Dorset hospital trusts merger 'would cut choice'
A proposed merger of two Dorset NHS hospital trusts would reduce choice for thousands of patients, the Competition Commission has said.
Bournemouth and Poole hospitals want to join forces in a move to save money.
In its provisional findings, the commission said the move would lead to overlaps in a number of inpatient, outpatient and maternity services.
The trusts said they were "bitterly disappointed" by the findings.
The merger was referred to the commission by the Office of Fair Trading, amid concerns about allowing two competing trusts to combine.

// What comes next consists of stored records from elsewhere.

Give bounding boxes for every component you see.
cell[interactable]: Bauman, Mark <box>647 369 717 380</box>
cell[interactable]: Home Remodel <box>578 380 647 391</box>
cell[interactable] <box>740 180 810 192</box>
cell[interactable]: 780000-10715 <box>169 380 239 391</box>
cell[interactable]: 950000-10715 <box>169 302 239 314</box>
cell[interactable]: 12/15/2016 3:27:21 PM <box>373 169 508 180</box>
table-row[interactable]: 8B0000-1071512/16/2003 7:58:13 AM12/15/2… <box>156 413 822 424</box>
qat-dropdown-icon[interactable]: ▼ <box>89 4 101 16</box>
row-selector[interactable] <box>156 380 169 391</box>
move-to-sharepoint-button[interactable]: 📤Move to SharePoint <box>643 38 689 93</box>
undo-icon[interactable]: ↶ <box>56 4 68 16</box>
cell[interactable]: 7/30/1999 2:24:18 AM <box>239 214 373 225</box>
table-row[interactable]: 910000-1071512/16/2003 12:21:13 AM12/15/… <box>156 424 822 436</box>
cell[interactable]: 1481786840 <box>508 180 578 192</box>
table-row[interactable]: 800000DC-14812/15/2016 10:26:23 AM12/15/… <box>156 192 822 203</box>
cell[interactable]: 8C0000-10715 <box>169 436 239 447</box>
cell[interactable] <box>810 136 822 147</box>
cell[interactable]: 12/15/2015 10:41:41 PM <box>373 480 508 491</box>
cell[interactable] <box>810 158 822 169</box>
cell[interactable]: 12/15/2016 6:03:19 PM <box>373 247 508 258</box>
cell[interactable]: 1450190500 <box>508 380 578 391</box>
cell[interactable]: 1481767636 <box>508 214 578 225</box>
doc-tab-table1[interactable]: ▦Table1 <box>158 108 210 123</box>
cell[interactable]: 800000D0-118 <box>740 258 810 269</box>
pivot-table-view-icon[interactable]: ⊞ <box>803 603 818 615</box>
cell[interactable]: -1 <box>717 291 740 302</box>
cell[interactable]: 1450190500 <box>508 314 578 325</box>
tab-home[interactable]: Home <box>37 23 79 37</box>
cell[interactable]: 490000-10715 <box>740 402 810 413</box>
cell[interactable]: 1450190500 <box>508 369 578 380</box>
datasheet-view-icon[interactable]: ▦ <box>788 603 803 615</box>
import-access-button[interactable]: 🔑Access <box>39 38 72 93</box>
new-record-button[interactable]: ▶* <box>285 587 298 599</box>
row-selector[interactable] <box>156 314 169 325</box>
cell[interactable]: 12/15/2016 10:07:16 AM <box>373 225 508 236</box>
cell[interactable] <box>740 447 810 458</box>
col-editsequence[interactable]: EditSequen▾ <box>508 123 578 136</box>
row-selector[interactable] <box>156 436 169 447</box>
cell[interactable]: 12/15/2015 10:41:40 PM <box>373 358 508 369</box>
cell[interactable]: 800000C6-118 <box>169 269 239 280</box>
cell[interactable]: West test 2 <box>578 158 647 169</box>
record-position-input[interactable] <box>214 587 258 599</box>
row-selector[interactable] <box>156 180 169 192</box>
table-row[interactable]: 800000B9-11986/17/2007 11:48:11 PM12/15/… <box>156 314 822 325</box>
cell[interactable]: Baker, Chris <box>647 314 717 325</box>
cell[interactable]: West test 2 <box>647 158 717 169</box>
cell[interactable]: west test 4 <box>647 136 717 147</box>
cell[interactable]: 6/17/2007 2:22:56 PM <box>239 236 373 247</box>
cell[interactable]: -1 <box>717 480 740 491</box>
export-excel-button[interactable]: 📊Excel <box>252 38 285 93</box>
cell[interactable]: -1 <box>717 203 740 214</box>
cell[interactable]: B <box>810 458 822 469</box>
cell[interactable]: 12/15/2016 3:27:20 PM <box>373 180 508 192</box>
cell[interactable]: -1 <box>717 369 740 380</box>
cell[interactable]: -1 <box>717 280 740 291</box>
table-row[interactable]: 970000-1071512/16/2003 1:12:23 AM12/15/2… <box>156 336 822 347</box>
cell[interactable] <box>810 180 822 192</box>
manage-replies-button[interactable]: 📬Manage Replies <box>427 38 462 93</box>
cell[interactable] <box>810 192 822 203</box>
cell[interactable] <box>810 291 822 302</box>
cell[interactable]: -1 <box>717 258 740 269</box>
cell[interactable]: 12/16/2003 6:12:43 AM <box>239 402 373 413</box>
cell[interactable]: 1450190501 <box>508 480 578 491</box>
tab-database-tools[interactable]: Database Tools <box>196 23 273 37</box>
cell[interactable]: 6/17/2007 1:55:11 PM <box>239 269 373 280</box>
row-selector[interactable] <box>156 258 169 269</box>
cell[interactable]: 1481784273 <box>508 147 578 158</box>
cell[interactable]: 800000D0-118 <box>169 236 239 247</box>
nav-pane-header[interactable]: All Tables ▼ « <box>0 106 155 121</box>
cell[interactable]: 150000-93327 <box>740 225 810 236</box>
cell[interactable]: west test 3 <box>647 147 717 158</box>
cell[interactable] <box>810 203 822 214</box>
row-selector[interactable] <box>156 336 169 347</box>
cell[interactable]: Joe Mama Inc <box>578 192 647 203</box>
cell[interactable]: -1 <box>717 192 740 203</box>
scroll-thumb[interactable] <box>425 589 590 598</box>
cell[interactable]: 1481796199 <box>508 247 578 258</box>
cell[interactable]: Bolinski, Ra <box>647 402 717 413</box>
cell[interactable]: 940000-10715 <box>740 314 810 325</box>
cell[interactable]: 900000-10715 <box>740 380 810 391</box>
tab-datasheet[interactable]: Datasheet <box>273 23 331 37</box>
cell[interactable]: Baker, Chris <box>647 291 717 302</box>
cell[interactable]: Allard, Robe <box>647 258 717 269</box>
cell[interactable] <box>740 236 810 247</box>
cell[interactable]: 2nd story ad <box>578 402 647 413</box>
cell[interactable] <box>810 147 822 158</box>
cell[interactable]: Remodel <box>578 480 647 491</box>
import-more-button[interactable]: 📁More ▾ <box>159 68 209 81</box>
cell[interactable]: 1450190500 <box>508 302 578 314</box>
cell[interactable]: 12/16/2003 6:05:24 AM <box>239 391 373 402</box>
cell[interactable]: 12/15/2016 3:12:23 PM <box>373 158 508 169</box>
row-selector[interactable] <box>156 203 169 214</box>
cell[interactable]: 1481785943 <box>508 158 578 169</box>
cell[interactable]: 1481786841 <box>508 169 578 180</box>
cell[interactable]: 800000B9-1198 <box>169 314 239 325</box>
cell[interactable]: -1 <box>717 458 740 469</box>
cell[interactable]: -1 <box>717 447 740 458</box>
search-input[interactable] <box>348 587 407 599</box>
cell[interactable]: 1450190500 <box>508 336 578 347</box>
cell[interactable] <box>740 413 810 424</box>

Roger Witcomb, chairman of the Competition Commission, said: "Health policy has for some time been that patient choice has an important role in incentivising hospitals to maintain and increase quality.
"Our concern is that this merger would weaken this incentive across a wide range of the hospitals' activities and remove one important driver of healthcare quality."
The commission has invited the trusts to address its concerns before it makes its final decision by 26 August.
Poole Hospital NHS Foundation Trust is already being investigated amid concerns over its finances and has warned it faces a deficit if the planned merger fails.
The commission said if the move did not go through it did not believe Poole would close.
In a joint statement, the chief executives of the trusts said: "The trusts are bitterly disappointed that the interests of competition are being put before the interests of patients, their care, welfare and safety.
"The two trusts have emphasised that they provide complementary services, work together collaboratively, do not compete and wish to come together to protect and enhance services for patients.
"The trusts consider that the process is not fit for purpose and will be raising this at the highest level."